L’Italia è un paese per vecchi?

Vi invitiamo a firmare l’appello diffuso dal Coordinamento Liste per il Diritto allo Studio e rivolto al Ministro Gelmini, per chiedere un ripensamento sulle modalità di reclutamento degli insegnanti della scuola secondaria, che di fatto escluderanno per 7-10 anni neolaureati, laureandi e le future matricole. Riportiamo il testo presente sul sito www.appellogiovani.it:

APPELLO pubblico in difesa delle giovani generazioni,
del futuro della scuola, dell’università e del nostro Paese

Entro il prossimo mese di ottobre, salvo ulteriori cambiamenti, il Ministro Gelmini firmerà il Decreto che avrà l’effetto di escludere per diversi anni le giovani generazioni dall’insegnamento nella scuola secondaria di primo e secondo grado.
Nei prossimi anni i posti disponibili per le lauree magistrali e le abilitazioni all’insegnamento saranno ridotti a una quantità irrisoria, che oltre ad essere assolutamente insufficiente a rispondere alle reali necessità della scuola, impedirà ai giovani di abilitarsi.
La propensione del Ministero, sostenuta dai sindacati, è quella di privilegiare i diritti acquisiti dai numerosi precari già inseriti nelle graduatorie ad esaurimento e di far pagare il prezzo del passato (l’annosa e stratificata situazione del precariato scolastico) solo ed esclusivamente ai giovani. Questo è inaccettabile e miope al tempo stesso ed è un macigno sullo sviluppo del nostro Paese. Chi sta insegnando dal 2008 senza abilitazione, chi è ancora in fase di formazione e chi s’iscriverà nei prossimi anni all’università sarà di fatto tagliato fuori dalla possibilità di abilitarsi all’insegnamento.

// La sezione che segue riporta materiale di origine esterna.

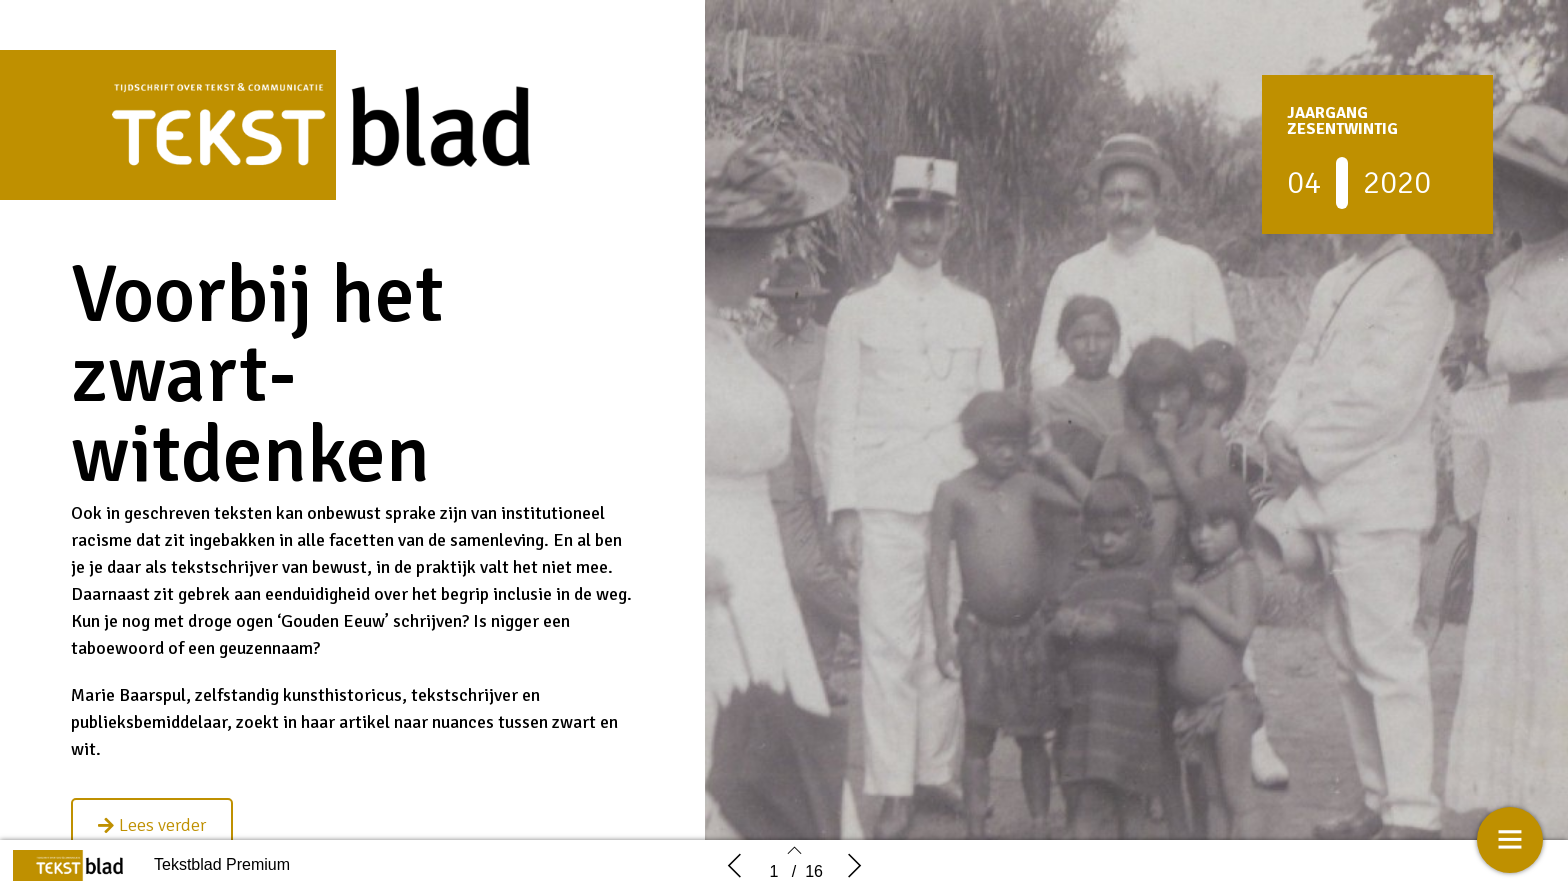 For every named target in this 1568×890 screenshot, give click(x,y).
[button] (152, 825)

Due principali conseguenze

1) In ambito scolastico si determinerà un vuoto generazionale di almeno 7 anni (ma stime meno ottimistiche dicono 10), che aumenterà l’età media del corpo docente italiano, già oggi tra le più alte in Europa.

2) In ambito universitario saremo spettatori dell’inevitabile e drastica diminuzione degli iscritti alle Facoltà umanistiche e scientifiche che hanno nell’insegnamento un loro naturale e costitutivo sbocco professionale (anche se ovviamente non l’unico), con conseguenze irreparabili per il livello culturale del Paese.

Nel chiedere la revisione del decreto in emanazione,
proponiamo tre possibili soluzioni

1) Sganciare l’abilitazione dal reclutamento, come già avviene per le altre professioni: abilitarsi non significa, infatti, ottenere di diritto il posto d’insegnante in ruolo, ma conseguire un titolo spendibile sul mercato del lavoro, sul modello delle idoneità (è quanto già avviene in tutto il resto d’Europa).

2) Rendere disponibile per le lauree magistrali e per le abilitazioni all’insegnamento un numero di posti sufficiente a garantire un effettivo ricambio generazionale e una risposta alle reali necessità della scuola.

3) Avviare contestualmente e con urgenza una ridefinizione delle modalità di reclutamento dei docenti che assicuri selezione e qualità e che garantisca sia i diritti acquisiti di chi è già iscritto in graduatoria, sia le aspettative dei giovani abilitati di inserirsi nel mondo del lavoro.

Lanciamo questo appello come possibilità per il nostro Paese di riguadagnare il proprio futuro ed evitare una crisi generazionale ed educativa senza precedenti, ancor più dannosa per il periodo storico che stiamo attraversando.